Many have announced that they already meet the regulator’s new capital adequacy regulations (which come into force on 1 September) but, even with all this good news, I suspect the number of due diligence requests will continue.
This level of scrutiny is great news for the SIPP market, but it’s important we inspect more than just the capital held. Having spent a number of years (in a former life) being responsible for assessing provider propositions and financial strength, I feel I can offer a balanced perspective.
There is so much more to due diligence. Indeed, adviser-based research from firms such as AKG in 2015 placed capital adequacy as “only” the fifth most important factor to advisers when selecting a provider partner.
So, here are the six killer questions I would pose…
1. Management team
A full appraisal of the senior management team is a must including – what track record does the team have in the industry? What skills do they offer?
Also, in light of market movements, would the capital buffer cover the firm’s capital requirement? Or would they have to raise additional funding? If the latter, where from and at what cost?
2. Strategy and distribution
A fundamental consideration is how diversified is the firm’s income stream. For example, a firm offering a range of SIPP wrappers (including higher margin business such as commercial property), SSAS and third party administration services is less volatile than a business with a narrower product offering.
“Routes to market” is also an interesting point. Arguably both an intermediated and direct to market strategy further de-risks a firm’s income stream. But many advisers are concerned about direct to consumer offerings that could mean their clients are seen as orphans.
Many of the larger SIPP providers are moving away from their administration roots to become more focused on asset gathering. But this is not without risk and can often lead to a less flexible approach, perhaps with a narrower range of investment partners.
3. ‘Ease’ to do business with
In short, how easy is it to do business with the firm – both pre and post-sale?

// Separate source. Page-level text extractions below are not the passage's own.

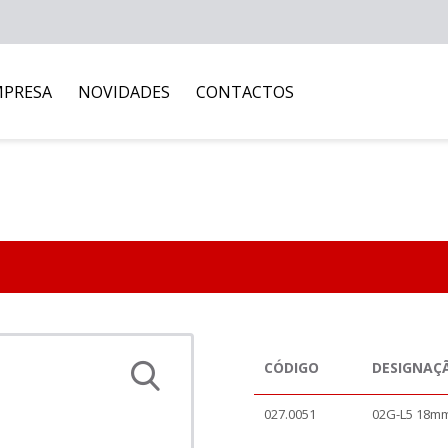
MPRESA
NOVIDADES
CONTACTOS
CÓDIGO
DESIGNAÇ
027.0051
02G-L5 18mm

For example, what support does the provider offer in terms of client meetings and joint seminars?
Will the provider support advisers in finding creative solutions? Is it willing to support an income payment outside of their “normal” payroll dates? Or does a “rulebook says no” culture prevail?
4. Investment approach
In particular, the following:
• What level of non-standard assets does the firm hold?
• Is the level of such assets increasing or decreasing relative to the overall book?
• Does the firm plan to continue to act as a “full SIPP” operator – and if so what risk and governance controls do they operate to ensure “safe” administration?
It is important to understand the long term product mix underpinning a firm’s new business.
Alternatively, those firms “only” offering say property investment beyond collectives, may find they are not sufficiently different to the platform market and thus find their market share at risk.
5. Trend and innovation
In an ever-changing market, it’s important for providers to continually invest in their proposition. But it’s worth looking beyond the headlines of “new” initiatives.
For instance, a move into third party administration services might be viewed as a positive new income stream. However, if the business has no previous experience in providing such services, then this may cause a dilution of effort. It may also provide added risk to that business, impacting “business as usual” activities.
Firms which can evidence both their ability to refresh their offering and how this has made a tangible contribution to their financial position will be well placed to give advisers the comfort they require.
6. Pricing
Last but by no means least… price. How transparent is the providers’ charging approach? Is it a simple, clear menu of fixed price services – if not why? Do transaction charges apply? More still if I hold additional deposit accounts?
What about exit costs? If a change is required there should by “no surprises” when it comes to exit costs.
Beware of a “pay more get less” scenario – often the platform access charge of 35/40bps for some providers can be up to seven or eight times as much as the equivalent fixed cost from a “full SIPP” provider.
Moreover, the platform may not support the range of investment and/or property options required despite the higher cost.